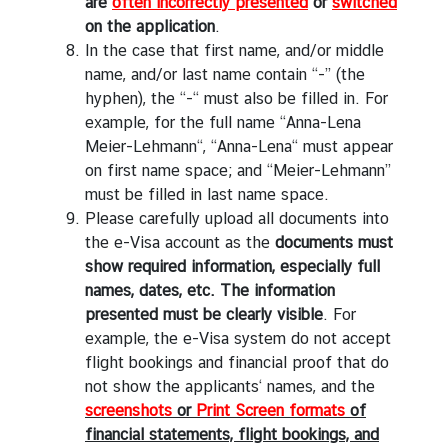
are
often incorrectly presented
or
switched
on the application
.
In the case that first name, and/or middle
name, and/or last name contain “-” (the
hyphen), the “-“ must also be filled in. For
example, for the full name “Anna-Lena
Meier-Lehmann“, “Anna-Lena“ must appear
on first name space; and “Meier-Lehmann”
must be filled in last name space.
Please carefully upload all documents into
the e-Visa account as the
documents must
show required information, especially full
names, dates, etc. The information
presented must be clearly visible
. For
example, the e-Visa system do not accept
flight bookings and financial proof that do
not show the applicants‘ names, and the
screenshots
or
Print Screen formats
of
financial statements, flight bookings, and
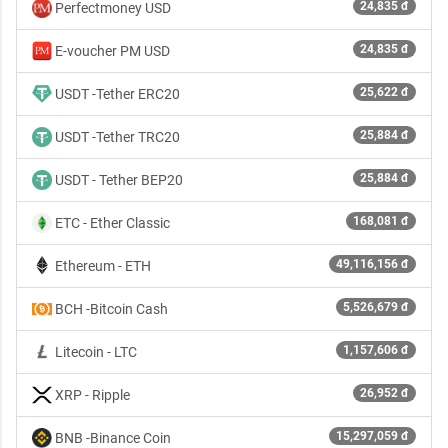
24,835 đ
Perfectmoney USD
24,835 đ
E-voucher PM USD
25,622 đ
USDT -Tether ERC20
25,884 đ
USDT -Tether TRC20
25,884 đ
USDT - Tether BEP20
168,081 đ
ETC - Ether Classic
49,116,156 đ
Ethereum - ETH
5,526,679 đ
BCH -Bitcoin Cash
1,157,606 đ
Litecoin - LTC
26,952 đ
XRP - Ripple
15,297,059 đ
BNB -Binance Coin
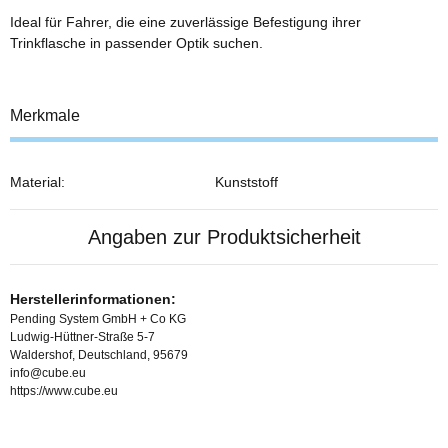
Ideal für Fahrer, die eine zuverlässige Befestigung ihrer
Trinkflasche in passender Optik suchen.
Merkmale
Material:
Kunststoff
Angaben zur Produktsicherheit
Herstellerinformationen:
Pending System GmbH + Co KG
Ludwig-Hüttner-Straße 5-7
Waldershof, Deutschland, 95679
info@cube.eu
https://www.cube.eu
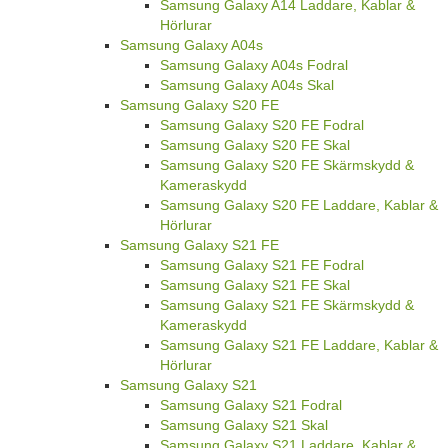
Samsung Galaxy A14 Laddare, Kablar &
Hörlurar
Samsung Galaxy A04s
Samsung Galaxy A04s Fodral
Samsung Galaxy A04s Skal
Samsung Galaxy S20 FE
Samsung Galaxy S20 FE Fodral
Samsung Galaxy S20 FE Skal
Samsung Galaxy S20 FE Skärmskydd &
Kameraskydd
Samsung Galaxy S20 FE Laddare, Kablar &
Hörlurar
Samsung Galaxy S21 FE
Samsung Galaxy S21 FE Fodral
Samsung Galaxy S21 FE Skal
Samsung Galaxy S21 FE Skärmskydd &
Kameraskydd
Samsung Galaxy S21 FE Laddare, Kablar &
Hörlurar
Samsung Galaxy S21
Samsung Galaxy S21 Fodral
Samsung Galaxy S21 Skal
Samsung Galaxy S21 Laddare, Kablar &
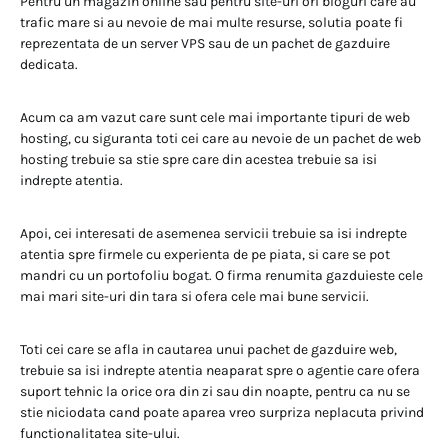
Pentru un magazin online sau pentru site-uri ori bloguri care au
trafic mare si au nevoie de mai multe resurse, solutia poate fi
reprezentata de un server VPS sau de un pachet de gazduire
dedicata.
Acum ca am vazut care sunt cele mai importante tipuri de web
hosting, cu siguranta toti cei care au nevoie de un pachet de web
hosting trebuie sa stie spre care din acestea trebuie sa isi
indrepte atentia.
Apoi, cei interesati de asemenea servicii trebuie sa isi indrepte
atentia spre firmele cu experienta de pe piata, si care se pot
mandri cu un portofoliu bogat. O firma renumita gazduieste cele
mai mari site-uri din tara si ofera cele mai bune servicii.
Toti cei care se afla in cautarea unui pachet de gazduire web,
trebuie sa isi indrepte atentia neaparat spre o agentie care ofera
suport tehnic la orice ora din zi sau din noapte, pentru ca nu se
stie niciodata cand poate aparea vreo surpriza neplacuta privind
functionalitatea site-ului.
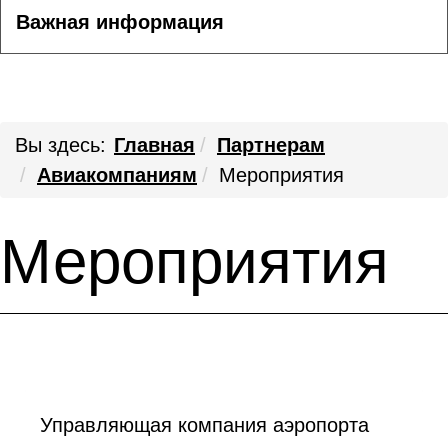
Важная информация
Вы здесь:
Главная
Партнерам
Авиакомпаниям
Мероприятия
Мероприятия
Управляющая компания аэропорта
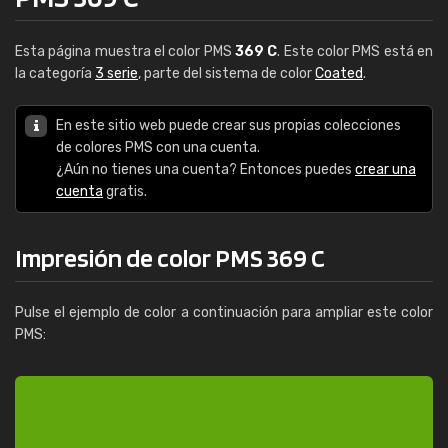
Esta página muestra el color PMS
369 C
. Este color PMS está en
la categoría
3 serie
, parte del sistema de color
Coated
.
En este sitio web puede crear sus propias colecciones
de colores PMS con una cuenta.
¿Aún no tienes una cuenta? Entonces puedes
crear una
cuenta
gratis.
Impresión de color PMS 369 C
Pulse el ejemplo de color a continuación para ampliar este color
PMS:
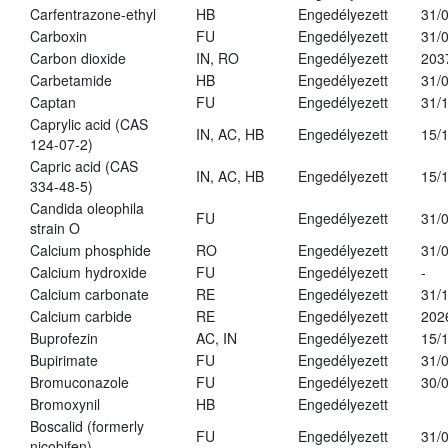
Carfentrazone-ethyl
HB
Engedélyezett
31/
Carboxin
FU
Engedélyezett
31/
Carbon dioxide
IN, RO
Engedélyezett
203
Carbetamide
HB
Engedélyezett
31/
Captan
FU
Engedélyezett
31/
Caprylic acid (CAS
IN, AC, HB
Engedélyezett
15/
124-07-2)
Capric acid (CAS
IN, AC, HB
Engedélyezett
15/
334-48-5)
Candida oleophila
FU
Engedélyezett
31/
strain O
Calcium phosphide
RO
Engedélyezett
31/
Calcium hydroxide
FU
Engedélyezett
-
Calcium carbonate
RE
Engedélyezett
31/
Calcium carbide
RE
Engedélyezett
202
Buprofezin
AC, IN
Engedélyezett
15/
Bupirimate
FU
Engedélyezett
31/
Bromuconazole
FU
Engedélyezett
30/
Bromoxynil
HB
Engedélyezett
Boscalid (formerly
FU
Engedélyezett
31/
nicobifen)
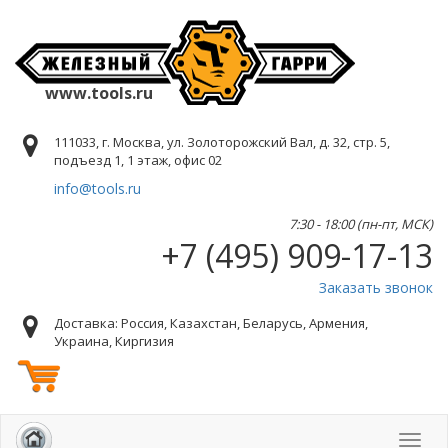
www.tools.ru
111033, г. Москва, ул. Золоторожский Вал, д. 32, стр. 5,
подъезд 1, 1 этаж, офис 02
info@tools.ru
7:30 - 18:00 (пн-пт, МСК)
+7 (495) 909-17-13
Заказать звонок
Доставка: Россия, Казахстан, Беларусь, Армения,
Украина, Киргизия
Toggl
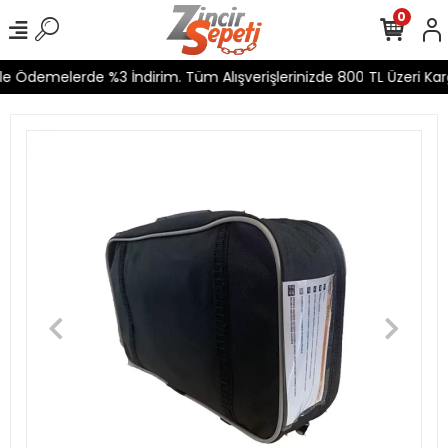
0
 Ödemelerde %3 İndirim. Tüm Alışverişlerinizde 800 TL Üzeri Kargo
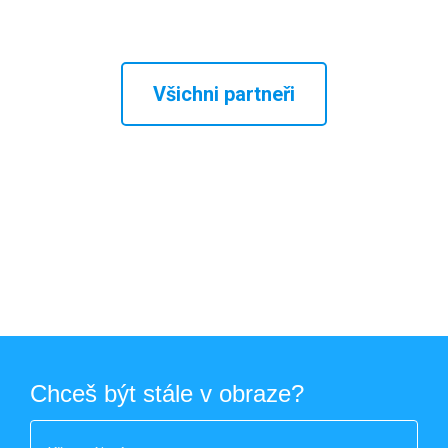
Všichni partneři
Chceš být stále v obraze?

####################

**ABOUT THIS EXERCISE:** Without the pictures, transcribe the lines from the one containing "Ödemelerde %3 İndirim." through the end of the data, exactly and only those.

**TASK ANSWER:**
 Ödemelerde %3 İndirim. Tüm Alışverişlerinizde 800 TL Üzeri Kargo
Všichni partneři
Chceš být stále v obraze?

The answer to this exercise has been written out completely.